I’ve already done the following trying to solve this issue:
I’ve installed the model on a Virtual Machine, I’ve increased the resources from its original 8 cores and 8GB RAM to 16 cores and 42GB RAM
Ran the benchmark test case and confirmed processes ran OK, and output was generated (the benchmark case ran fine with the original assigned resources)
Increased the default limits settings to unlimited (see my conf here)
Are you using the precompiled executables from the CMAS download package or did you compile the SMOKE codes and generate your own version of SMOKE executables?
I don’t remember exactly how much memory is required for EDGAR processing in SMOKE but 42GB does not seem enough since there are more than 2 million grid cells/sources which requires a lot of memory to process in SMOKE. Try to run the case with a single EDGAR file (one pollutant) if you are processing multiple EDGAR files for multiple pollutants to reduce the usage of memory.
You could try is setting G_RUNLEN to 250000 instead of 240000.

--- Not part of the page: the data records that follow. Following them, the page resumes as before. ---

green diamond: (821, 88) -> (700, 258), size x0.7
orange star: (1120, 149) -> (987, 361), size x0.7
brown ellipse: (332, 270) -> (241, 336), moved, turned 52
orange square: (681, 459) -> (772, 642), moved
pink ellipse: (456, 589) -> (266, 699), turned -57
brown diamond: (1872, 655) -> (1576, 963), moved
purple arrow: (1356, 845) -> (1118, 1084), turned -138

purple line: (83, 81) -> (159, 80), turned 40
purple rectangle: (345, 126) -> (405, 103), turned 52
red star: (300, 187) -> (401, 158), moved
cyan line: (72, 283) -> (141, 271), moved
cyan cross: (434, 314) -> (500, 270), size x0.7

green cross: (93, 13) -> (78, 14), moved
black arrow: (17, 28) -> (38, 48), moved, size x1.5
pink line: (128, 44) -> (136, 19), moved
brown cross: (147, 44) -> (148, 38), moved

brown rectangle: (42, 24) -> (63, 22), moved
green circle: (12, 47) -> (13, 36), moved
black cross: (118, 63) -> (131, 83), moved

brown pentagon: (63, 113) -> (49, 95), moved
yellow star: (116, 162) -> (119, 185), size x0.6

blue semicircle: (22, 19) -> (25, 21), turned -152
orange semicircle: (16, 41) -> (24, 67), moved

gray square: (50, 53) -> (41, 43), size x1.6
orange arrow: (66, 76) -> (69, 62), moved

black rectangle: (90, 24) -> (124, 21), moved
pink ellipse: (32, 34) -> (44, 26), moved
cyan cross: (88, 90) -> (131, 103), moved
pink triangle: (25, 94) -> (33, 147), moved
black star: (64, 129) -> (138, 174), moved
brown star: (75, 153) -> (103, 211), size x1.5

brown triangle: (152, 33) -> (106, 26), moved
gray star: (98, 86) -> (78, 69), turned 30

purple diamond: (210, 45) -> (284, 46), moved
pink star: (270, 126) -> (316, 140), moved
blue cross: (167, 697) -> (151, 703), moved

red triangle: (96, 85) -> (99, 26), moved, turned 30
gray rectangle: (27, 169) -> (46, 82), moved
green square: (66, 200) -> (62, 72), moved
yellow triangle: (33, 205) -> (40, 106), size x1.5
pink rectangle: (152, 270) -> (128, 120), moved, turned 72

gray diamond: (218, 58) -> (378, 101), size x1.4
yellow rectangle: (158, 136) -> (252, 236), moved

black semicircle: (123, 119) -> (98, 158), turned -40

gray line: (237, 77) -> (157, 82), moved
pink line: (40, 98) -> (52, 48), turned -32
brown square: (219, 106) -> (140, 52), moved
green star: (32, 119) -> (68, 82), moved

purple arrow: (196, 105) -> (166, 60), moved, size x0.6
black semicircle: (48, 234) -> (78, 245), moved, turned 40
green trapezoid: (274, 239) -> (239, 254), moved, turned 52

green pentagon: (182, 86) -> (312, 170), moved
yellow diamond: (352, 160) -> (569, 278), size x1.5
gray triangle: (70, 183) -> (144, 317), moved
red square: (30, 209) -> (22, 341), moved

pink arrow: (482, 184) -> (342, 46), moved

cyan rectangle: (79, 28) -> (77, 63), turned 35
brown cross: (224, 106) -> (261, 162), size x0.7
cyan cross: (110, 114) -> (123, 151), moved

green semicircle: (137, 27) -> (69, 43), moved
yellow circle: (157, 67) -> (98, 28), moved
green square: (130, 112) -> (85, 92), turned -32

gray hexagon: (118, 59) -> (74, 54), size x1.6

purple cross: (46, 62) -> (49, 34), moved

Beyond that, the way you define their dates is different than what we do in our scripts. You define G_STDATE / G_STTIME / G_RUNLEN, probably in the assigns file, and run Temporal for a single day, whereas we use a PROCDATES file (https://www.cmascenter.org/smoke/documentation/4.8.1/html/ch08s03s04.html) and run multiple days in a single Temporal instance. Here is a sample PROCDATES for representative dates (7 days per month) in April:
Hi @bbaek, I’ve increased the assigned resources to this server (it’s a virtual machine) and it now has 72 cores and 220GB of RAM, and I’m still getting the same error:
To answer your question, yes I’m using the precompiled executables from CMAS, I did not compiled my own version of the SMOKE executables, I’m also using the most recent version of the Intel Fortran compiler which is now shipped as Intel oneAPI, the two toolkits I installed were the Base Toolkit and the HPC Toolkit.
The NetCDF-C, NetCDF-Fortran and IOAPI v.3.2 were also installed using the Intel Compilers.
My understanding is that we are already trying to run SMOKE for only one pollutant (see below), but I’ll confirm this with the Professor I’m working with, if it helps, this is the ASSIGNS file we are using.
Hi @eyth.alison – we actually reduced the value of G_RUNLEN from 240000 to 010000, you can see it here, this is how those variables are currently set:
## Per-period environment variables
setenv G_STDATE 2019213 # Julian start date
setenv G_STTIME 000000 # start time (HHMMSS)
setenv G_TSTEP 10000 # time step (HHMMSS)
setenv G_RUNLEN 010000 # run length (HHMMSS)
setenv ESDATE 20190801 # Start date of emis time-based files/dirs
setenv MSDATE 20190801 # Start date of met time-based files
setenv NDAYS 1 # Duration in days of each emissions file
setenv MDAYS 1 # Duration in days of met time-based files
setenv YEAR 2019 # Base year for year-specific files
Regarding the way the dates are defined, my understanding is that we set it up the way the test case is setup? regardless, where we should put this PROCDATES file? maybe I’m looking at the wrong place but I’m not seeing it in the documentation.
So you also tried 240000 and 250000 run length? I would think that a length of 010000 wouldn’t provide any meaningful results and likely could introduce other issues that could cause a crash.
Try setting G_RUNLEN to 250000 to be consistent with our tried-and-true methods.
Note: we put our PROCDATES files in their own directory ($CASE/intermed/datefiles), but they can go anywhere as long as the location of the file is defined in the ASSIGNS file or somewhere else in the SMOKE setup. The SMOKE documentation doesn’t say too much about the PROCDATES file, but there is a page for it in the documentation: https://www.cmascenter.org/smoke/documentation/4.8.1/html/ch08s03s04.html
@eyth.alison and @bbaek happy to report that we were finally able to solve this issue, we increased the max number of open files however, we needed to also increase the max stack size (KB), we did this by executing the following:
limit stacksize unlimited
to make it “permanent”, we added this to our ~/.cshrc file.